─── SUPPLIED ENTRIES
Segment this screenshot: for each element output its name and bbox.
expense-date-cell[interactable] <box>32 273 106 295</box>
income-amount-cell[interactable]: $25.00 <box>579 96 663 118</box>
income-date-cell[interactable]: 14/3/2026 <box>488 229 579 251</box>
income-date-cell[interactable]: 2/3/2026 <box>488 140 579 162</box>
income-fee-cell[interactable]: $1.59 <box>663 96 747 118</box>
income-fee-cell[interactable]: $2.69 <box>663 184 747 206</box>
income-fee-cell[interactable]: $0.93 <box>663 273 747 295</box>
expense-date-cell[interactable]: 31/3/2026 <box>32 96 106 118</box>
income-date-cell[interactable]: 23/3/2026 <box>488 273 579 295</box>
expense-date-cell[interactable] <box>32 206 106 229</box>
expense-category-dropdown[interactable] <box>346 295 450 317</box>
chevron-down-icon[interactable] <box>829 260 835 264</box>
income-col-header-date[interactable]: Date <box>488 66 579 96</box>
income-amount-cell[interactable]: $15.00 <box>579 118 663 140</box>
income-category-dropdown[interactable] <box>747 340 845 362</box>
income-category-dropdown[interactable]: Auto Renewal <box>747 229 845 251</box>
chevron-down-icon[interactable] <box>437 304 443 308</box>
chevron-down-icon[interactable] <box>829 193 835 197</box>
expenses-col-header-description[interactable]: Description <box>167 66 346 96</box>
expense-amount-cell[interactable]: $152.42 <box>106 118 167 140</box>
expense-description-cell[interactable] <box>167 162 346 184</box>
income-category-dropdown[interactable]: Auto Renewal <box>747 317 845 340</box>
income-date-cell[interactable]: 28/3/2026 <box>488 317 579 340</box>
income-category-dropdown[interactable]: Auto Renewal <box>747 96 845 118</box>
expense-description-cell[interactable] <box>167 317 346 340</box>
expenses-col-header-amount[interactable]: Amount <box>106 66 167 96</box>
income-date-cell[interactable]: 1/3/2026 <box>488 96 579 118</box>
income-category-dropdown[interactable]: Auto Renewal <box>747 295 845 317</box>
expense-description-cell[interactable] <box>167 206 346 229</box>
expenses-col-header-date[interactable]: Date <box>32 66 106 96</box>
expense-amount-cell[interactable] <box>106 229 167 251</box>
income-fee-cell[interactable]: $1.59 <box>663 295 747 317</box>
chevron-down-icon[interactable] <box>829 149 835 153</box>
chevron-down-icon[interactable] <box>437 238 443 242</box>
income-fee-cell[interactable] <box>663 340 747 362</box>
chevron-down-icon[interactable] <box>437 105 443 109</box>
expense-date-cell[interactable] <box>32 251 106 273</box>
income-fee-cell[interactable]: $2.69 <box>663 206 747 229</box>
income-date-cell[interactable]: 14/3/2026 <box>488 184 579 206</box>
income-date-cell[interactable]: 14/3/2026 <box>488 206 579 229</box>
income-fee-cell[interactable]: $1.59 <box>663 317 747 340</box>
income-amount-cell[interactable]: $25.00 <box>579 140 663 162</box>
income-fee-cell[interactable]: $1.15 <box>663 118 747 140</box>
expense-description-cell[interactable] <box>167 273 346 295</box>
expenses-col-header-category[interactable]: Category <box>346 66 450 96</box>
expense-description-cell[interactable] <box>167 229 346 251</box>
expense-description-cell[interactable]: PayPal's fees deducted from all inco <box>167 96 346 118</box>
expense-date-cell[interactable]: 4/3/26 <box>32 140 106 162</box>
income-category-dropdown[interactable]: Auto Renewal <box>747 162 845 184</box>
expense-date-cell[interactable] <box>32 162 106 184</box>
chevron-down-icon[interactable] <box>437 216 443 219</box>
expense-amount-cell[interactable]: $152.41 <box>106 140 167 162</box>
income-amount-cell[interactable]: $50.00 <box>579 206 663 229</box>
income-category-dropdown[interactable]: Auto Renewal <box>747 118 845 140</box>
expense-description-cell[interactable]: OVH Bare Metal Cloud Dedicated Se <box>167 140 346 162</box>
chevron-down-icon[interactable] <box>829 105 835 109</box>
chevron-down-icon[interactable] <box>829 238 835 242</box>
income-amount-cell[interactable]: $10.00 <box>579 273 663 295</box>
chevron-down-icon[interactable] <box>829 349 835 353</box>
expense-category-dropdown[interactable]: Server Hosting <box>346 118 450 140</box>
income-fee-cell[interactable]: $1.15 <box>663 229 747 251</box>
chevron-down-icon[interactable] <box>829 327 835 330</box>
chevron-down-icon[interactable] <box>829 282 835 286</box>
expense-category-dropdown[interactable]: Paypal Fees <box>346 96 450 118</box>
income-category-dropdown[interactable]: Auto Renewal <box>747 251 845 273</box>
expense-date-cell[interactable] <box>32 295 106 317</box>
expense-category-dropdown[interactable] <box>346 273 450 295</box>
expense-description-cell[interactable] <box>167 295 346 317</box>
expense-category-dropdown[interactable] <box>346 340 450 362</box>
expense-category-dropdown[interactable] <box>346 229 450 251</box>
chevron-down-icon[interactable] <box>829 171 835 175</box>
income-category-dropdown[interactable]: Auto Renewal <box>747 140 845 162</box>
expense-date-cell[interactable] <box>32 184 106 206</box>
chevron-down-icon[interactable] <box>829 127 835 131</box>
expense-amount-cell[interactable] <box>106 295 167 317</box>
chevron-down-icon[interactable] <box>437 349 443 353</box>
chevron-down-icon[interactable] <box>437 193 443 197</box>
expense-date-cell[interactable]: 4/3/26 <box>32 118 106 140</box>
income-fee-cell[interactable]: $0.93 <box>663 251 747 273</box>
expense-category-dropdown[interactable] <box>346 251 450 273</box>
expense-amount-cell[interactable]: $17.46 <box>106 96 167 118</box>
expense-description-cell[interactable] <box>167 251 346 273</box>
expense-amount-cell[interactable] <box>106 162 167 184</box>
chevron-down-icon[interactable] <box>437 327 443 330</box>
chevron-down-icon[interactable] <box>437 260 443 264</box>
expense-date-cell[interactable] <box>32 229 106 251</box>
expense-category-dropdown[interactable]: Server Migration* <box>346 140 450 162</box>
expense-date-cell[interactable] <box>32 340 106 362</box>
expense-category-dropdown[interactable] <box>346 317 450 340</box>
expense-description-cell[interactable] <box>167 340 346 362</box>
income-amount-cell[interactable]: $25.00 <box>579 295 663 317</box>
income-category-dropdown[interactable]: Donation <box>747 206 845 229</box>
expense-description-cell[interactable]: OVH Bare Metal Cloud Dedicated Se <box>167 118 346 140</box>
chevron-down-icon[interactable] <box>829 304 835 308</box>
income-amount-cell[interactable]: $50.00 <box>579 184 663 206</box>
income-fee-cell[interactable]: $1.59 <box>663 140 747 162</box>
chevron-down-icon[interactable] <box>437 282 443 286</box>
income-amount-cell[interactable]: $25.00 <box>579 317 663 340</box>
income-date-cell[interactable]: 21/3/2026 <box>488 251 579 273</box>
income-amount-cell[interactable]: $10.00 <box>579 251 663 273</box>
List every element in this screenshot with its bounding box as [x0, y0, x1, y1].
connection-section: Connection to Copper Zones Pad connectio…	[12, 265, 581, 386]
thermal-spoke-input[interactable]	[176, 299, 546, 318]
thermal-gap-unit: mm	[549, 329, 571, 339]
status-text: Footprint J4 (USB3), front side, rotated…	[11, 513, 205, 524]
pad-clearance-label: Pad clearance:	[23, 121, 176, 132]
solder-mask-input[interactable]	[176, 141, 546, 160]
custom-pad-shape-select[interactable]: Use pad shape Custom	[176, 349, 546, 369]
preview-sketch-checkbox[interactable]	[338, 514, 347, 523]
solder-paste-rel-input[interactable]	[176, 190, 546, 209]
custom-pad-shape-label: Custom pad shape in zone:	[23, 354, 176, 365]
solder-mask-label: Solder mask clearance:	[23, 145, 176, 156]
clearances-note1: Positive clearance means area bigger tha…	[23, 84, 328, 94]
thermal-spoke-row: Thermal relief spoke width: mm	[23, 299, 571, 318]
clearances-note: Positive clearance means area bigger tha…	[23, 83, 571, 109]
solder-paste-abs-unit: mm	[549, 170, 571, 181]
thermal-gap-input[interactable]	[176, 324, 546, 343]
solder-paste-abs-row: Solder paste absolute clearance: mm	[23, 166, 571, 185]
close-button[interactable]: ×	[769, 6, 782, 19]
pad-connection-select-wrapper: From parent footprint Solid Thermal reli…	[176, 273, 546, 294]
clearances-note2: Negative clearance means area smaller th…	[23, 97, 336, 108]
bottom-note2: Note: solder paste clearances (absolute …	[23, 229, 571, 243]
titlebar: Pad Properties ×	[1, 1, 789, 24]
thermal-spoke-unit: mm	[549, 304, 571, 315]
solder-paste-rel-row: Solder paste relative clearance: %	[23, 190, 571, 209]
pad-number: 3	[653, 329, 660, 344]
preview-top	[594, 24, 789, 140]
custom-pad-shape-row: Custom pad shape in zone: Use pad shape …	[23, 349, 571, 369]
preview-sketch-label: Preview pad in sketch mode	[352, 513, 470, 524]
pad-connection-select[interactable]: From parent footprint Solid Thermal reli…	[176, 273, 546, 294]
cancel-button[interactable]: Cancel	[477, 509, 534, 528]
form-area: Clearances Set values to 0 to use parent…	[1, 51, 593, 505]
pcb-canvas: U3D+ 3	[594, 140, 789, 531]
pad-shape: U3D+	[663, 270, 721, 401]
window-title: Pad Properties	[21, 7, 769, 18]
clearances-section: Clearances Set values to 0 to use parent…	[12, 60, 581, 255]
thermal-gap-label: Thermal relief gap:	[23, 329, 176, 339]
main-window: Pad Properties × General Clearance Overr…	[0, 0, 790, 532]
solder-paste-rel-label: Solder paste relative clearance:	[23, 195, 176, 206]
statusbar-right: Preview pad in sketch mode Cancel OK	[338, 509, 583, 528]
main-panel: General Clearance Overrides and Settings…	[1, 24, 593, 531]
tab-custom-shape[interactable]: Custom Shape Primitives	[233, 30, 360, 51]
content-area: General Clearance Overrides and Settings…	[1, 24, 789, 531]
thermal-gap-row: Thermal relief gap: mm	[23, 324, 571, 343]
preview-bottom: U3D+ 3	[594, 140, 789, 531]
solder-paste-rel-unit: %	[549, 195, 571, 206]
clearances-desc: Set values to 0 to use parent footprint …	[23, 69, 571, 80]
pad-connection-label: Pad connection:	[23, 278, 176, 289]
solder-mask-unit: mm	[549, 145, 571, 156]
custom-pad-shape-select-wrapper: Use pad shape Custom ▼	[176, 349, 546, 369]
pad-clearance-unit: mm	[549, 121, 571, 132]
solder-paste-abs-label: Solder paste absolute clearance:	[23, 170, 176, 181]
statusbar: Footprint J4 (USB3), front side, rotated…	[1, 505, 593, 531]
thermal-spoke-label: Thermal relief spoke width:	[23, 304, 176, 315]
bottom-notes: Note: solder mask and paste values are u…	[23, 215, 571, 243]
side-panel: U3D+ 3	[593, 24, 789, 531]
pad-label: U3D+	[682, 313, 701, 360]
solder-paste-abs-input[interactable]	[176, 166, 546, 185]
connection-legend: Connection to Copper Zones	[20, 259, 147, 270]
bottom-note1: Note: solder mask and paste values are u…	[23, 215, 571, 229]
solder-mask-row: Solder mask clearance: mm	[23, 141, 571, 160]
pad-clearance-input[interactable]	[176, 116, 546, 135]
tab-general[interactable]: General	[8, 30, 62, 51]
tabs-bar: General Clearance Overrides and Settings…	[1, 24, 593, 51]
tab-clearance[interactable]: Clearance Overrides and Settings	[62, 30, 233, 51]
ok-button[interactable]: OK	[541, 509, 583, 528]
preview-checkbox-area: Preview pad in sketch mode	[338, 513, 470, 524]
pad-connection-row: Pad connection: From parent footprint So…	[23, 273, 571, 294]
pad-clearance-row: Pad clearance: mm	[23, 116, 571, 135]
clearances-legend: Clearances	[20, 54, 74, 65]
──────
Whenever the word "Solid" shows up in a line of the entries above, copy that line.

**WRITTEN ANSWER**
pad-connection-select-wrapper: From parent footprint Solid Thermal reli…	[176, 273, 546, 294]
pad-connection-select[interactable]: From parent footprint Solid Thermal reli…	[176, 273, 546, 294]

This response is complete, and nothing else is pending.